Aso’s Cabinet approved setting the general election for Aug. 30. It will be the first postwar Lower House campaign held in the heat of August.

“I have dissolved the Lower House to ask the people which political party can safeguard their well-being,” Aso told a news conference to mark the end of the Diet session.

While emphasizing his accomplishments in fighting the recession, he also apologized for “amplifying public distrust on politics caused by my poorly prepared remarks,” referring to a series of gaffes and policy flip-flops.

During a morning meeting, Aso’s bid to dissolve the chamber was approved by all of his ministers, including Finance Minister Kaoru Yosano, who earlier indicated he might not sign the dissolution paper.

In order for the Lower House to be dissolved, approval from all Cabinet ministers is necessary. Refusal would prompt dismissal of the minister in question and the prime minister signing instead.

Chief Cabinet Secretary Takeo Kawamura quoted Aso as telling the Cabinet that members of the LDP “are responsible for creating a safe and energetic society for the future.”

“We need further cooperation and understanding from the people,” Aso said. “And that is why I would like to dissolve the chamber and seek the people’s judgment.”

Following the Cabinet’s move, the LDP held a meeting of all its Diet members, during which Aso apologized for triggering public distrust with his policy miscues.

“I am deeply sorry for my statements and the flip-flops that triggered public anxiety and distrust in politics, resulting in the drop in the LDP’s support rate,” he said.

During the meeting, which was originally going to be closed to the media because party executives feared Aso would be exposed to harsh criticism from his foes, he also recognized that the devastating defeat in the recent Tokyo Metropolitan Assembly race and other recent LDP losses in local elections were partially a reflection of his inability to lead and unite the party.

“It is an undeniable fact that the people’s evaluation of me and the LDP’s internal disarray had a negative impact” on the recent local elections, Aso said. “I am also sorry for my lack of power to bring the party together.”

Despite the LDP executives’ fears, the meeting went relatively smoothly and most of the statements by lawmakers were supportive of Aso and called for party unity before the election.

Hideaki Omura, an LDP Lower House lawmaker, stood and reminded his colleagues their true foe is the DPJ.

“Everyone, our enemy is the populist party, the opposition party, the DPJ,” Omura shouted during the meeting. “Japan cannot move forward if we don’t crush the DPJ.”

After hearing the voices of strong support from his party, Aso, in tears, said he believed the LDP had come together.

“I only have one wish — I hope that all of the candidates for the Lower House general election present today will be back together,” Aso said. “To do this, there is nothing else to do but unite and fight together.”

Afterward, former Secretary General Hidenao Nakagawa, who had been a key player in anti-Aso movement, complimented him for his apology and said the meeting helped promote party solidarity.

“I always believed it was of the utmost importance for (Aso) to express his remorse and apologize to the public, so it was good that he articulated this,” Nakagawa said.

Before the meeting, Nakagawa and other lawmakers had called on LDP executives to hold a joint plenary that could have led to a decision to hold a party presidential election to pick a new leader.
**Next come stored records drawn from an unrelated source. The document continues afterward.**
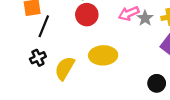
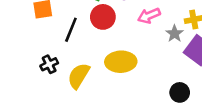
gray star: (145, 18) -> (175, 34), moved
black line: (44, 26) -> (71, 30), moved

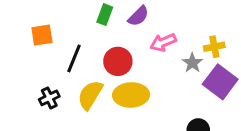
red circle: (103, 17) -> (118, 61), moved
yellow semicircle: (79, 76) -> (90, 95), moved

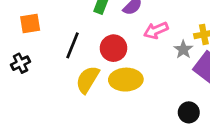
orange square: (42, 35) -> (30, 23), moved
black cross: (49, 98) -> (21, 63), moved

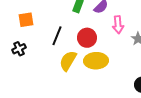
pink arrow: (156, 30) -> (118, 25), turned -72

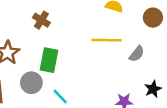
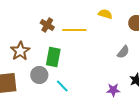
yellow line: (107, 40) -> (74, 30), moved

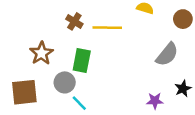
gray semicircle: (123, 52) -> (167, 54), size x1.5
cyan line: (62, 86) -> (79, 103), moved

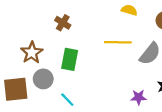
yellow line: (107, 28) -> (118, 42), moved
gray circle: (65, 82) -> (43, 79), moved

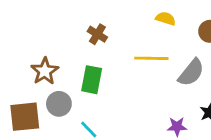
brown cross: (63, 23) -> (97, 34), moved

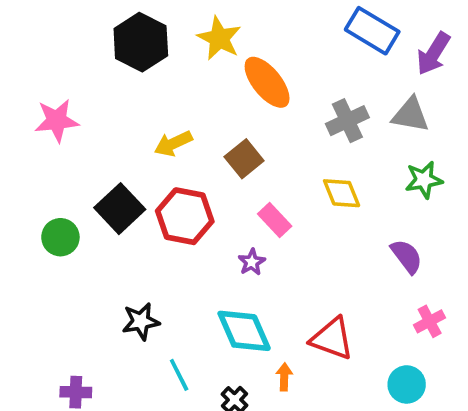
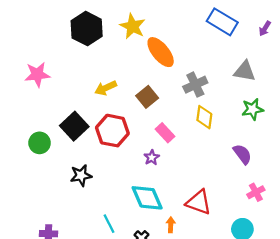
purple arrow: (433, 54) -> (265, 29), moved, size x0.6
gray cross: (347, 121) -> (195, 85), moved
yellow diamond: (342, 193) -> (204, 117), turned 30
black star: (141, 321) -> (81, 175), moved

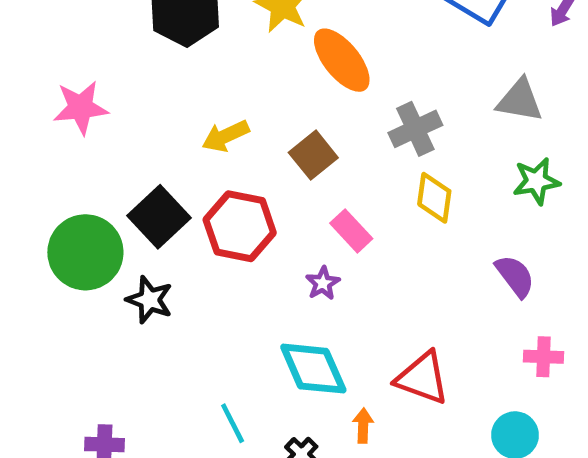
green circle: (40, 143) -> (85, 252), size x1.6
black star: (81, 175) -> (150, 300), moved, turned 30
pink cross: (256, 192) -> (543, 357), turned 30

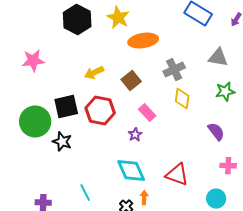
orange ellipse: (342, 60) -> (143, 41), turned -60
black square: (159, 217) -> (66, 107), turned 30
cyan line: (233, 423) -> (85, 193), moved
orange arrow: (363, 426) -> (144, 198), moved

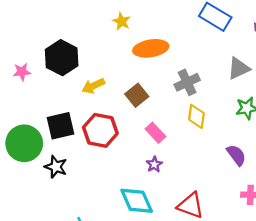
yellow star: (118, 18) -> (121, 21), size x0.7
black hexagon: (77, 20) -> (62, 58), moved
gray triangle: (218, 58) -> (239, 68), turned -35
pink star: (33, 61) -> (22, 72), size x0.7
purple star: (135, 135) -> (154, 164), moved

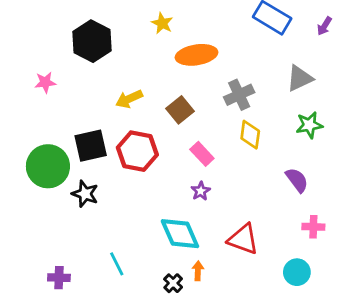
black hexagon: (62, 58) -> (92, 41), moved

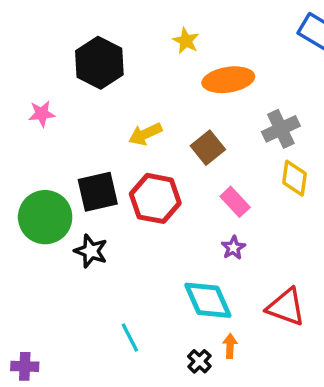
purple cross: (59, 278) -> (25, 366), moved

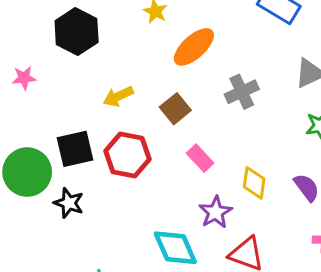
orange ellipse: (228, 80) -> (194, 47), turned -33
yellow diamond: (294, 178) -> (254, 183), moved
purple star: (233, 248) -> (216, 212), moved, size x1.5

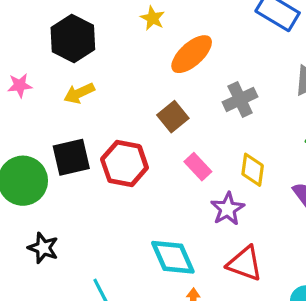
yellow arrow: (118, 96) -> (79, 93), moved
yellow diamond: (254, 183) -> (253, 170), moved
black star: (69, 203) -> (43, 248), moved
purple star: (216, 212) -> (228, 209), moved

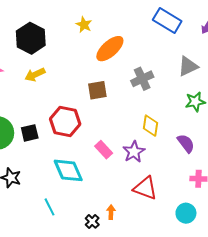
brown square: (173, 117) -> (97, 90), turned 30
black square: (71, 157) -> (30, 133), moved, size x0.7
pink rectangle: (198, 167) -> (104, 150), moved
cyan diamond: (173, 257) -> (68, 170), moved

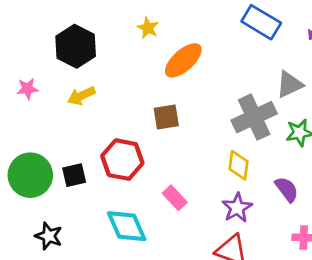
gray cross: (142, 79) -> (254, 117), moved, size x1.4
purple star: (134, 152) -> (237, 208), moved

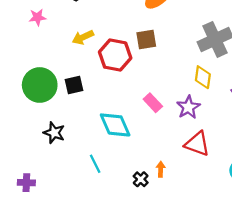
yellow arrow: (81, 96) -> (83, 37), moved
red hexagon: (122, 160) -> (115, 55), moved
purple star: (237, 208) -> (188, 107), moved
The request was denied, and a regular meeting was held instead.

“I’ll be a good sport and help support” party unity, Nakagawa said.

Koichi Kato, another prominent LDP lawmaker involved in the effort to oust Aso, said the election will be “special.”

“In the worst-case scenario, this could well be the last election for the LDP,” he said, indicating the party might end up disbanding. “There’s a strong wind blowing against us, and if we don’t give it everything we have, there might not be a next one.”